About this task – Copy, word for word, the lines of the entries below between the one with "w AAA games." and the one with "ibute to the", inclusive, and leave out everything else.

Exercise data –
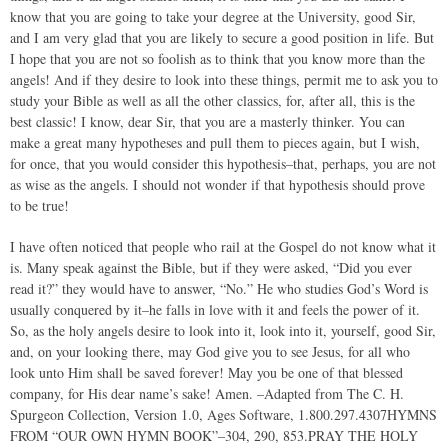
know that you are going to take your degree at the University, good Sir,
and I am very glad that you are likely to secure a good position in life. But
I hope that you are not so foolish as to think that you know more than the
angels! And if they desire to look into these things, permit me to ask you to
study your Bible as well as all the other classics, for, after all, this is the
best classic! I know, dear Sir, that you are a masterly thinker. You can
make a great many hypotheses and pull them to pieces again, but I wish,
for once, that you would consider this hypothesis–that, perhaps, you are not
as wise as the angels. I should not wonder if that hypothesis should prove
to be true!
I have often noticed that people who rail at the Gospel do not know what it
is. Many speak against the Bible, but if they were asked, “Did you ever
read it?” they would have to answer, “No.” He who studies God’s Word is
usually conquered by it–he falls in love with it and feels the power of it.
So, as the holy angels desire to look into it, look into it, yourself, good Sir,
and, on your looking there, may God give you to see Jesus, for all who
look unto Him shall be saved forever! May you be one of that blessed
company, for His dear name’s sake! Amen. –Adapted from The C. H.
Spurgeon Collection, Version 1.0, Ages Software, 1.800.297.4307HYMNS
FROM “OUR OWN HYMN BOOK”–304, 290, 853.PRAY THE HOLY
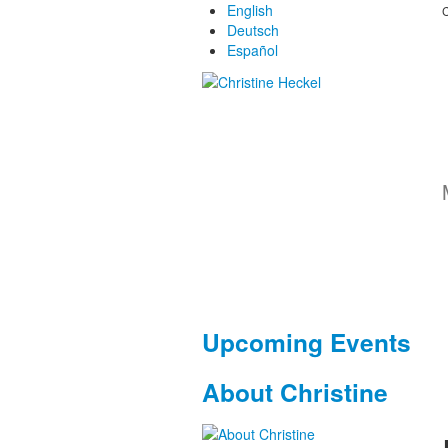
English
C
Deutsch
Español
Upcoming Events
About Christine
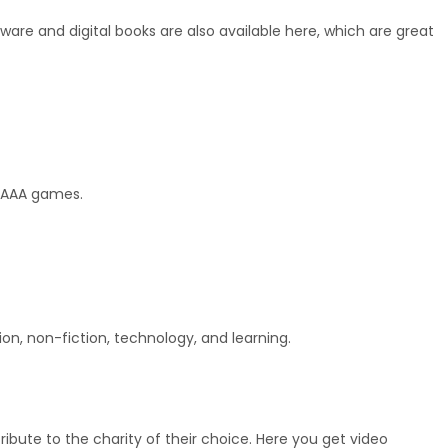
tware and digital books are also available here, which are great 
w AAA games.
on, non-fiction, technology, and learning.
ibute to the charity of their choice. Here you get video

* * *

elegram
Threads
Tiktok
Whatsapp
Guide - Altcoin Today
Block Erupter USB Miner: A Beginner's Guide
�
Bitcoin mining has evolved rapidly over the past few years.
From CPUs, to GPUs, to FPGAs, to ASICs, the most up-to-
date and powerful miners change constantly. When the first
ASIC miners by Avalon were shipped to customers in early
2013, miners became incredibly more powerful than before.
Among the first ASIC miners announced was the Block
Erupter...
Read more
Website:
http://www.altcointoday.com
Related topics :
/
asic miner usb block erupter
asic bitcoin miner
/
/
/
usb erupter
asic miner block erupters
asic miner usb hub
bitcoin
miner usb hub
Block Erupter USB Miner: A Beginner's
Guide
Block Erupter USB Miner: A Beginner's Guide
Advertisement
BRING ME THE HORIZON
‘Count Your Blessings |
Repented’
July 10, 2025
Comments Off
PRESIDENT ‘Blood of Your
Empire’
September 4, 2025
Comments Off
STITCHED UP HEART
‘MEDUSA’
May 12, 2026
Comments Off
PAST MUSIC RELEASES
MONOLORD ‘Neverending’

Answer –
w AAA games.
on, non-fiction, technology, and learning.
ibute to the charity of their choice. Here you get video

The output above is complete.